▸ INFORMATION SHOWN:
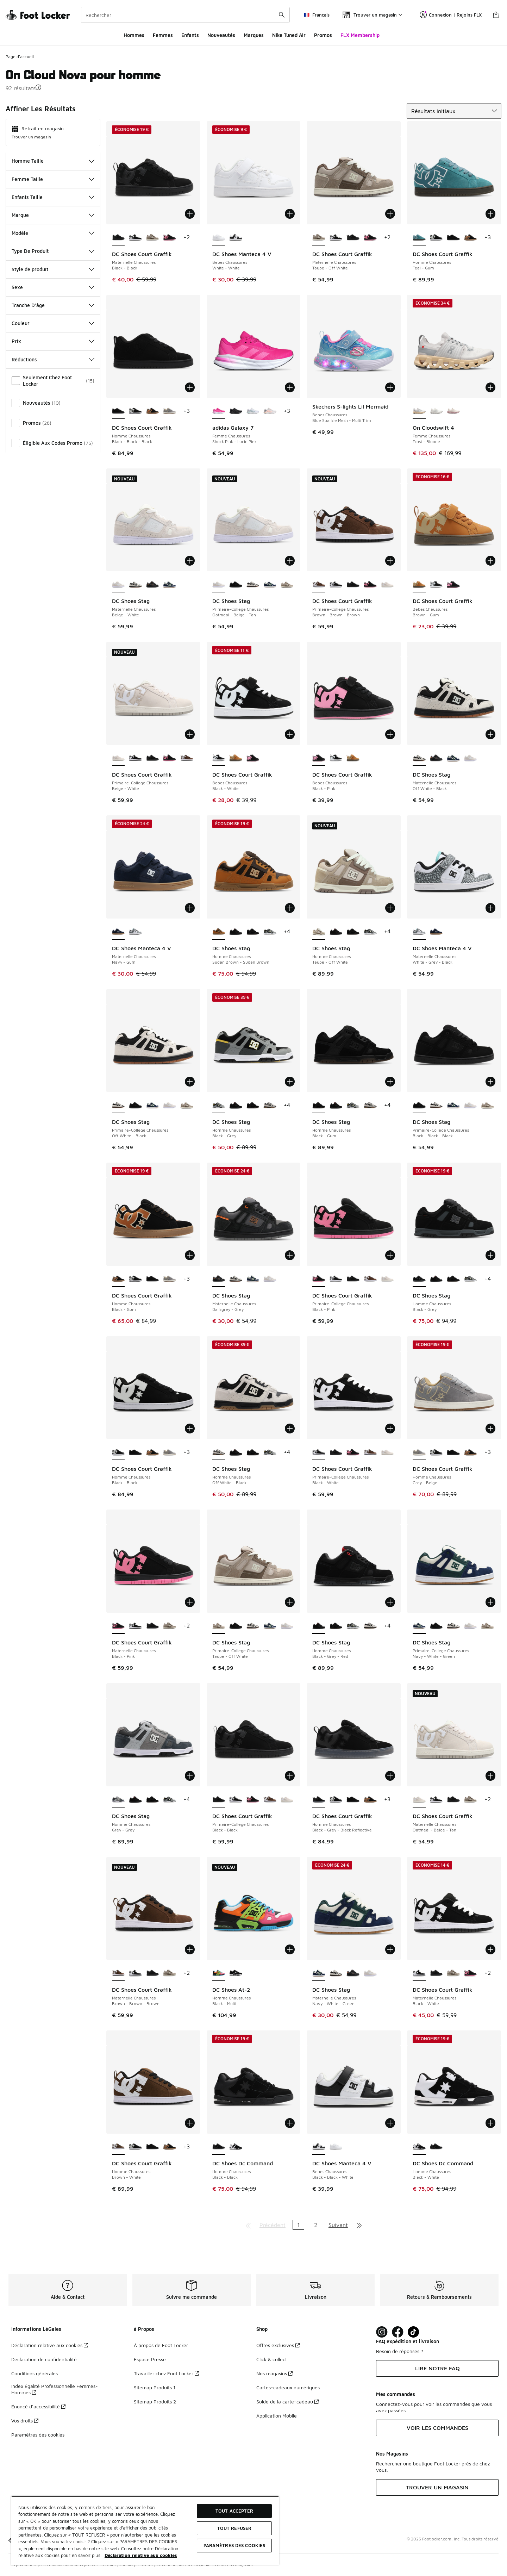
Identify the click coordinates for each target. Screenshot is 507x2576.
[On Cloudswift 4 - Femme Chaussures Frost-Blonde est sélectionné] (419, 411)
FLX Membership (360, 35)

* * *

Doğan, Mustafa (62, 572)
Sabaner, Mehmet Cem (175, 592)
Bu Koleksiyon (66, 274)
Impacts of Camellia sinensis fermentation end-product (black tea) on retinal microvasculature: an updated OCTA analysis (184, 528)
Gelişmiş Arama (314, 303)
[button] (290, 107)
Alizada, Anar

...

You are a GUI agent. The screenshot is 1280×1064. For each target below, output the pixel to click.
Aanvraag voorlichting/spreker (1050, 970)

▸ EXERCISE: Search the entries above for the word "each" and count the lines that hold it. Reply with only that number.

▸ THE COMPLETED TASK: 2